Red Teaming

The scenario creation phase typically takes the form of a risk workshop, attended by key stakeholders in your organisation and the Red Team.

During this session, there will be a debrief of the threat intelligence (TI) detailing which threat actors are deemed to be most likely to target the organisation and a brief overview of the tactics and techniques which the threat actors have been seen to utilise. This information is then used to construct the scenarios to be played out during the next phase of the engagement.

We work with you to determine target systems. We have a robust and mature risk management methodology for testing live production environments. Paramount to this approach is a collaborative style to safeguard organisations and their interests while ensuring communication throughout.

During the workshop, we will work with you to introduce ‘fail-safes’ and additional controls to manage the engagement.

This phase constitutes the bulk of the testing, and our Red Team will execute the agreed scenarios. The team will work through the cyber kill chain in a cyclical methodology which will allow for the testing of people, processes and technology within your organisation, resulting in an accurate assessment of your defensive capability.

We make use of bespoke capabilities that simulate actions and attack methods of sophisticated threat actors.

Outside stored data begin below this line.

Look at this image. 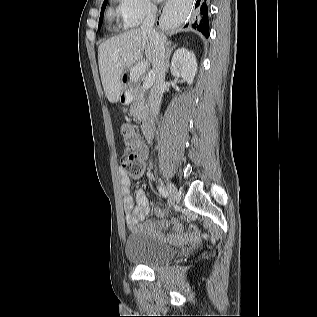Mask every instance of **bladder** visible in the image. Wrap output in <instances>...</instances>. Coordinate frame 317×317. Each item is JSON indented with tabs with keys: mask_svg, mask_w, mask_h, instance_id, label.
Returning <instances> with one entry per match:
<instances>
[{
	"mask_svg": "<svg viewBox=\"0 0 317 317\" xmlns=\"http://www.w3.org/2000/svg\"><path fill=\"white\" fill-rule=\"evenodd\" d=\"M124 250L128 261L148 267L164 265L177 255L174 247L161 243L141 231H132L125 240Z\"/></svg>",
	"mask_w": 317,
	"mask_h": 317,
	"instance_id": "bladder-1",
	"label": "bladder"
}]
</instances>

This unique tooling
allows for the use of a vast range of techniques and the simulation of a range of threat actors. The Red Team will customise the tooling to fit the individual scenario and the threat actor being simulated.
As the engagement progresses, we work towards gaining access to the defined objectives. This is typically achieved by cycling through the cyber kill chain until it is in a position where sufficient intelligence and privilege have been achieved to allow for access to the target systems.

All actions taken throughout the engagement will be logged and used during an optional Detection and Response Assessment (DRA).

We offer a post-engagement workshop to assess and collaborate with the defensive teams’ actions and gain complete insight into how your organisation defends against threats. We provide robust tactical and strategic advice, helping shape the future actions and road map for your security teams. 

We have developed custom questions aligned to the NIST Cyber Security Framework (CSF) to gain a holistic overview of your organisation’s defensive posture. Once fully sighted on these defences, we work alongside your teams to establish their timeline of events. This will then be compared with the timeline constructed by our Red Team to accurately establish potential areas of defensive improvement.

We work through any detections and subsequent response actions to help determine how effective, repeatable, and scalable the actions and surrounding processes were. This allows us to align any detections or alerts back to the MITRE ATT&CK framework.

Based on the information ascertained in this session, you can map out areas of current strengths and weaknesses. This allows you to fully understand your current security posture and create a roadmap for areas of focus.

Red teaming is a covert assessment that allows organisations to simulate real-world threats to assess how well their people, processes, and technologies (PPT) would stand up to a determined adversary. A large focus of red teaming engagements is not simply whether an adversary can breach the perimeter, but what will happen when they do.

The duration of a red teaming engagement can vary depending on the scope, objectives, and complexity of the organisation’s environment. Generally, engagements can last anywhere from a few weeks to several months. This timeframe allows the Red Team to conduct thorough reconnaissance, simulate realistic attack scenarios, and analyse the results to provide actionable insights. The goal is to ensure a comprehensive assessment that accurately reflects how your organisation would fare against real-world cyber threats.